Split the job. The model is genuinely extraordinary at one half of it — reading messy input and pulling structure out of it. It is unreliable at the other half — judgement. So give it only the first half, and let ordinary deterministic code do the second.

flowchart TD
    A[Untrusted document] --> B[Deterministic screen]
    B -->|strip hidden HTML,<br/>comments, unicode tags| C[Extraction model]
    C -->|structured facts only,<br/>no verdict field exists| D[Grounding check]
    D -->|is every claim<br/>present in the source?| E[Rules engine]
    E -->|deterministic decision,<br/>each flag cites its rule| F[Cited verdict]
    D -.->|ungrounded claim| G[Discard]
    B -.->|smuggled verdict key| G

Three properties make this hold, and all three are structural rather than persuasive:

The model has no verdict field to fill in. Not "the model is told not to decide" — the output schema it's constrained to simply has nowhere to put a decision. A document can beg all it likes. There is no channel for the answer to travel down.

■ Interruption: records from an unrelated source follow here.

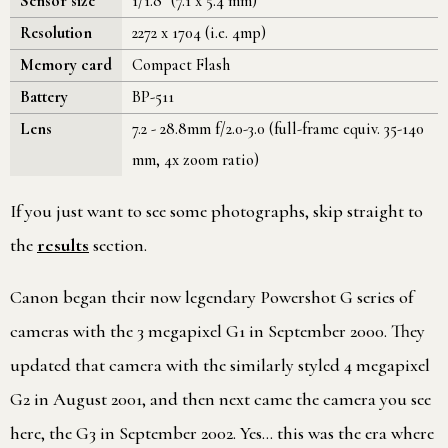
Sensor size
1/1.8" (7.1 x 5.4 mm)
Resolution
2272 x 1704 (i.e. 4mp)
Memory card
Compact Flash
Battery
BP-511
Lens
7.2 - 28.8mm f/2.0-3.0 (full-frame equiv. 35-140
mm, 4x zoom ratio)
If you just want to see some photographs, skip straight to
the
results
section.
Canon began their now legendary Powershot G series of
cameras with the 3 megapixel G1 in September 2000. They
updated that camera with the similarly styled 4 megapixel
G2 in August 2001, and then next came the camera you see
here, the G3 in September 2002. Yes… this was the era where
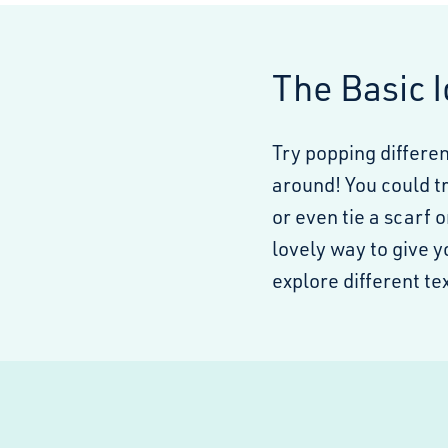
The Basic 
Try popping differe
around! You could tr
or even tie a scarf o
lovely way to give 
explore different t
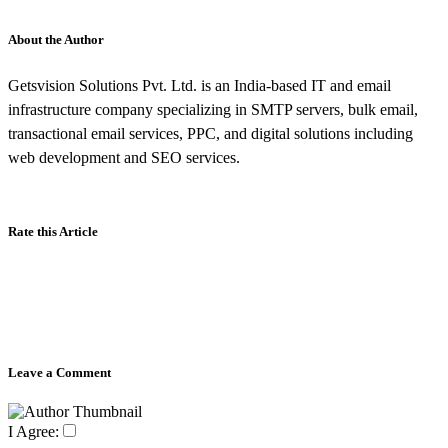
About the Author
Getsvision Solutions Pvt. Ltd. is an India-based IT and email
infrastructure company specializing in SMTP servers, bulk email,
transactional email services, PPC, and digital solutions including
web development and SEO services.
Rate this Article
Leave a Comment
I Agree:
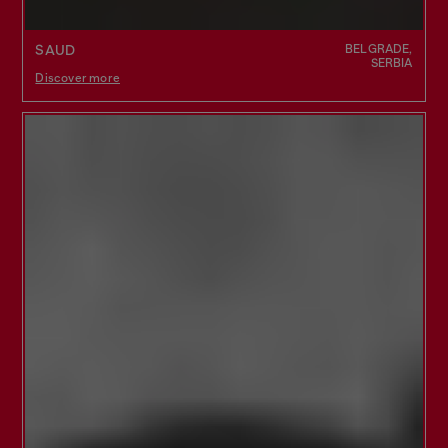
BELGRADE,
SAUD
SERBIA
Discover more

Every extracted claim is checked against the source. If the model asserts something that doesn't appear in the document, it doesn't survive the gate. This kills hallucination and injection with the same mechanism, because both look identical from here: text in the output that isn't in the input.

Keys the document supplied are stripped before anything merges. Untrusted input never becomes part of the result object. Attack six dies in a line of code, not in a prompt.

What this buys, beyond security

The reason to build it this way isn't only that it's harder to attack. It's that the decision becomes explicable.

When a rules engine makes the call, every flag can name the rule it broke. A reviewer checks the reasoning instead of trusting it. That distinction turns out to matter enormously the moment you sell into anything regulated — finance, insurance, healthcare, compliance — because those buyers are legally obliged to answer why, and "the model said so" is not an answer. Most AI vendors cannot produce one. It's an architectural gap, not a marketing gap, which is why it doesn't close with a feature release.

So the boring architecture is also the commercial one. That's rarer than it sounds.

The uncomfortable part

You cannot claim your agent resists injection until something has tried.

Not a review. Not a checklist. An actual adversary, running actual payloads, with the results written down — including the ones that landed. If nobody has attacked it, the honest status of your agent isn't "secure." It's "untested," which is a different word that a lot of security questionnaires are quietly treating as a synonym.

Write the battery. Point it at your own thing. Let it break it.

That first breach is the most useful thing that will happen to your agent all year.